Tuesday, January 9, 2007

Having a Form of Godliness: Book Review of The Curate of Glaston trilogy

There is much food for thought in this trilogy by George MacDonald, edited by Michael Phillips. To focus this review, I would like to turn your attention to what I learned from the second of the books, The Lady's Confession.

Much of this book deals with our perceptions of ourselves, or what we wish others to see. For example, the rather pompous rector is described here:

Indeed, the entire effect--including his own hat and the coachman's--gave to the observer that aspect of indifference to show, which, by the suggestion of nodding acquaintance with poverty, gave it the right clerical air of being "not of this world".

How often do we (I) do that...put on a mask of spirituality and humility before putting myself out in public?

Here is another quote from the book, dealing with the rector's heart-issues, and where his focus lay:

How indignant he would have been at the mere suggestion that he was, after all, only an idolater, worshipping The Church instead of the Lord Christ.
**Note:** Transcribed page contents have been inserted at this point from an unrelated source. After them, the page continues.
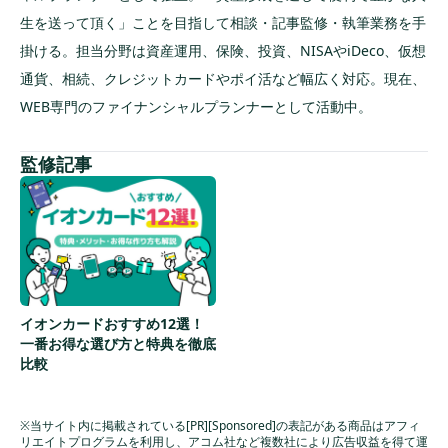
生を送って頂く」ことを目指して相談・記事監修・執筆業務を手
掛ける。担当分野は資産運用、保険、投資、NISAやiDeco、仮想
通貨、相続、クレジットカードやポイ活など幅広く対応。現在、
WEB専門のファイナンシャルプランナーとして活動中。
監修記事
イオンカードおすすめ12選！
一番お得な選び方と特典を徹底
比較
※当サイト内に掲載されている[PR][Sponsored]の表記がある商品はアフィ
リエイトプログラムを利用し、アコム社など複数社により広告収益を得て運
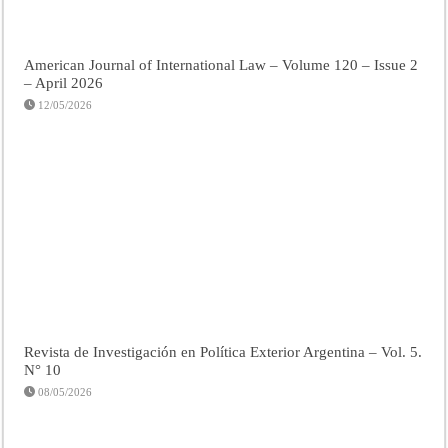
American Journal of International Law – Volume 120 – Issue 2
– April 2026
12/05/2026
Revista de Investigación en Política Exterior Argentina – Vol. 5.
N° 10
08/05/2026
But he was a very good sort of idolater, and some of the Christian graces had filtered through the roofs of the temple upon him--especially those of hospitality and general kindness toward humanity.
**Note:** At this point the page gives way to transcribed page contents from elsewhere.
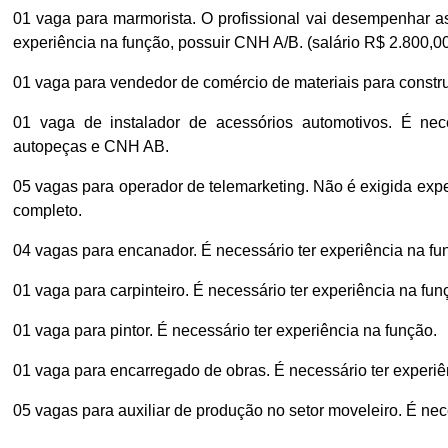
01 vaga para marmorista. O profissional vai desempenhar as
experiência na função, possuir CNH A/B. (salário R$ 2.800,00
01 vaga para vendedor de comércio de materiais para constru
01 vaga de instalador de acessórios automotivos. É ne
autopeças e CNH AB.
05 vagas para operador de telemarketing. Não é exigida exp
completo.
04 vagas para encanador. É necessário ter experiência na fu
01 vaga para carpinteiro. É necessário ter experiência na fun
01 vaga para pintor. É necessário ter experiência na função.
01 vaga para encarregado de obras. É necessário ter experiê
05 vagas para auxiliar de produção no setor moveleiro. É nec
This sums up the book for me, and was the quote that pierced my heart. It is a great warning to me of how often it is easy to appear godly, while my heart may be far from the Lord.

2 Timothy 3:1-5 But know this, that in the last days perilous times will come: for men will be lovers of themselves, lovers of money, boasters, proud, disobedient to parents, unthankful, unholy, unloving, unforgiving, slanderers, without self-control, brutal, despisers of good, traitors, headstrong, haughty, lovers of pleasure rather than lovers of God, having a form of godliness, but denying its power.

1 comment:

  1. Although I've read some of MacDonald's books with the kids, I've never finished one of his adult novels. I started "Lilith" and it was just too mystical for my brain.
    But this one sounds interesting. I've also heard that "Sir Gibbie" is a good read. Thanks for the review!